■ Work instructions
Print the records below exactly as they appear. Omit all pictures.

■ Provided material
==============================

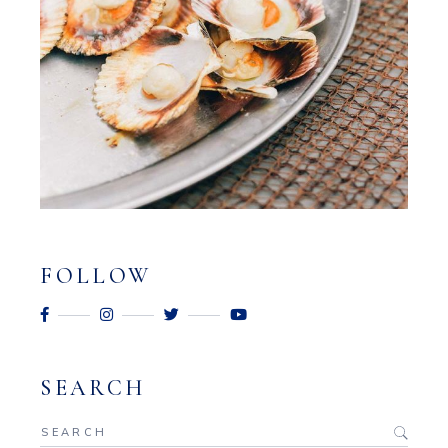
FOLLOW
SEARCH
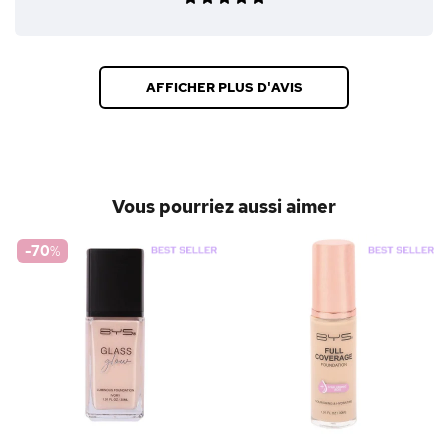
AFFICHER PLUS D'AVIS
Vous pourriez aussi aimer
-70
%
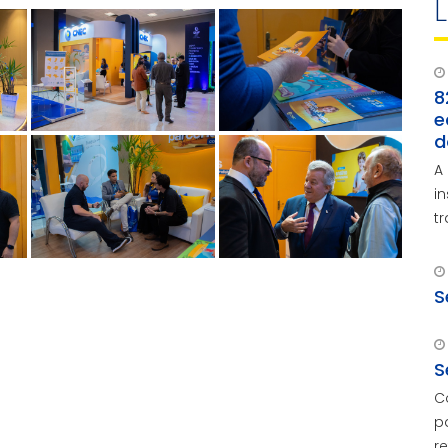
8
e
d
A
i
t
S
S
C
p
r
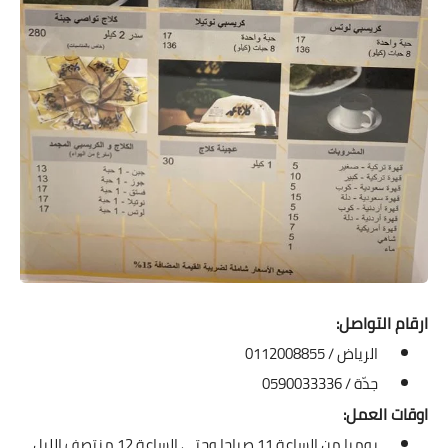
ارقام التواصل:
الرياض / 0112008855
جدّة / 0590033336
اوقات العمل:
يوميا من الساعة 11 صباحا وحتى الساعة 12 منتصف الليل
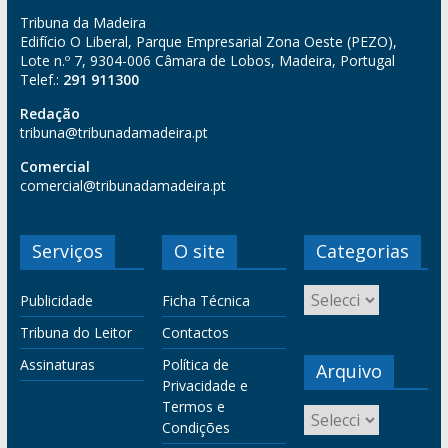
Tribuna da Madeira
Edifício O Liberal, Parque Empresarial Zona Oeste (PEZO),
Lote n.º 7, 9304-006 Câmara de Lobos, Madeira, Portugal
Telef.:
291 911300
Redação
tribuna@tribunadamadeira.pt
Comercial
comercial@tribunadamadeira.pt
Serviços
O site
Categorias
Publicidade
Ficha Técnica
Tribuna do Leitor
Contactos
Assinaturas
Política de
Arquivo
Privacidade e
Termos e
Condições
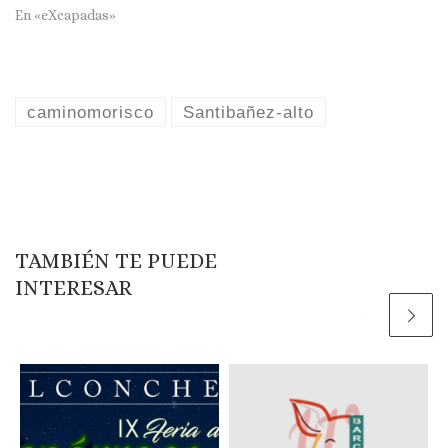
En «eXcapadas»
caminomorisco
Santibañez-alto
TAMBIÉN TE PUEDE
INTERESAR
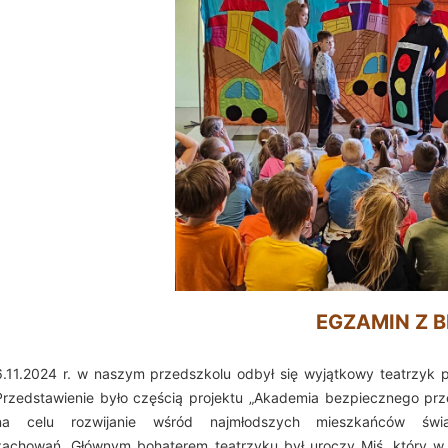
EGZAMIN Z BEZP
6.11.2024 r. w naszym przedszkolu odbył się wyjątkowy teatrzyk p
Przedstawienie było częścią projektu „Akademia bezpiecznego pr
na celu rozwijanie wśród najmłodszych mieszkańców świ
zachowań.
Głównym bohaterem teatrzyku był uroczy Miś, który w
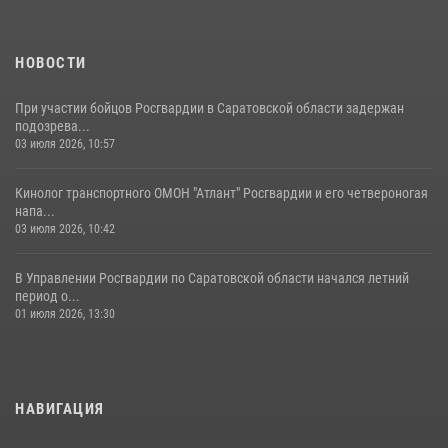
Начальник Управления Росгвардии по Саратовской области
посетил Губернаторский кадетский колледж в городе Балаково
07 августа 2026, 11:35
4
НОВОСТИ
При участии бойцов Росгвардии в Саратовской области задержан
подозрева...
03 июля 2026, 10:57
Кинолог транспортного ОМОН "Атлант" Росгвардии и его четвероногая
напа...
03 июля 2026, 10:42
В Управлении Росгвардии по Саратовской области начался летний
период о...
01 июля 2026, 13:30
НАВИГАЦИЯ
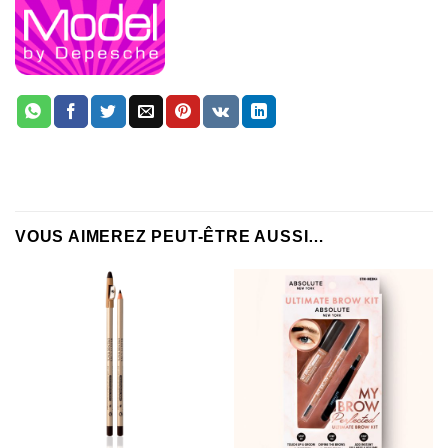
VOUS AIMEREZ PEUT-ÊTRE AUSSI…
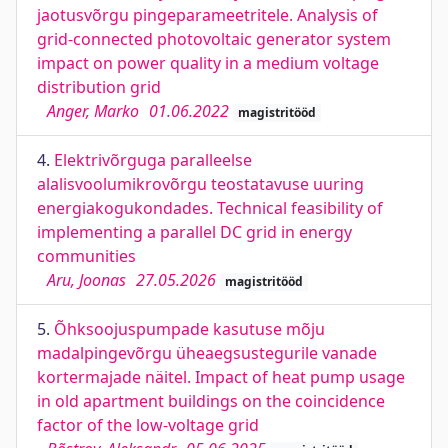
jaotusvõrgu pingeparameetritele. Analysis of
grid-connected photovoltaic generator system
impact on power quality in a medium voltage
distribution grid
Anger, Marko
01.06.2022
magistritööd
4.
Elektrivõrguga paralleelse
alalisvoolumikrovõrgu teostatavuse uuring
energiakogukondades. Technical feasibility of
implementing a parallel DC grid in energy
communities
Aru, Joonas
27.05.2026
magistritööd
5.
Õhksoojuspumpade kasutuse mõju
madalpingevõrgu üheaegsustegurile vanade
kortermajade näitel. Impact of heat pump usage
in old apartment buildings on the coincidence
factor of the low-voltage grid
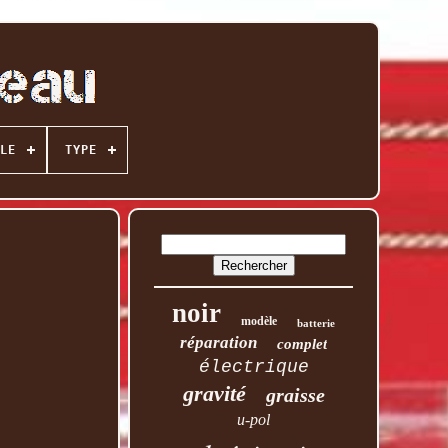
LE
TYPE
noir
modèle
batterie
réparation
complet
électrique
gravité
graisse
u-pol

==============================

■ Solved exercise
FOLLOW
SEARCH
AFFICHER PLUS D'AVIS
Vous pourriez aussi aimer
-70
%
8
e
d
A
i
t
S
S
C
p
r
ارقام التواصل:
الرياض / 0112008855
جدّة / 0590033336
اوقات العمل:
يوميا من الساعة 11 صباحا وحتى الساعة 12 منتصف الليل
Tribuna da Madeira
Edifício O Liberal, Parque Empresarial Zona Oeste (PEZO),
Lote n.º 7, 9304-006 Câmara de Lobos, Madeira, Portugal
Telef.:
291 911300
Redação
tribuna@tribunadamadeira.pt
Comercial
comercial@tribunadamadeira.pt
Serviços
O site
Categorias
Publicidade
Ficha Técnica
Tribuna do Leitor
Contactos
Assinaturas
Política de
Arquivo
Privacidade e
Termos e
Condições
En «eXcapadas»
caminomorisco
Santibañez-alto
TAMBIÉN TE PUEDE
INTERESAR
EGZAMIN Z BEZP
6.11.2024 r. w naszym przedszkolu odbył się wyjątkowy teatrzyk p
Przedstawienie było częścią projektu „Akademia bezpiecznego pr
na celu rozwijanie wśród najmłodszych mieszkańców świ
zachowań.
Głównym bohaterem teatrzyku był uroczy Miś, który w
Начальник Управления Росгвардии по Саратовской области
посетил Губернаторский кадетский колледж в городе Балаково
07 августа 2026, 11:35
4
НОВОСТИ
При участии бойцов Росгвардии в Саратовской области задержан
подозрева...
03 июля 2026, 10:57
Кинолог транспортного ОМОН "Атлант" Росгвардии и его четвероногая
напа...
03 июля 2026, 10:42
В Управлении Росгвардии по Саратовской области начался летний
период о...
01 июля 2026, 13:30
НАВИГАЦИЯ
VOUS AIMEREZ PEUT-ÊTRE AUSSI…
jaotusvõrgu pingeparameetritele. Analysis of
grid-connected photovoltaic generator system
impact on power quality in a medium voltage
distribution grid
Anger, Marko
01.06.2022
magistritööd
4.
Elektrivõrguga paralleelse
alalisvoolumikrovõrgu teostatavuse uuring
energiakogukondades. Technical feasibility of
implementing a parallel DC grid in energy
communities
Aru, Joonas
27.05.2026
magistritööd
5.
Õhksoojuspumpade kasutuse mõju
madalpingevõrgu üheaegsustegurile vanade
kortermajade näitel. Impact of heat pump usage
in old apartment buildings on the coincidence
factor of the low-voltage grid
LE
TYPE
noir
modèle
batterie
réparation
complet
électrique
gravité
graisse
u-pol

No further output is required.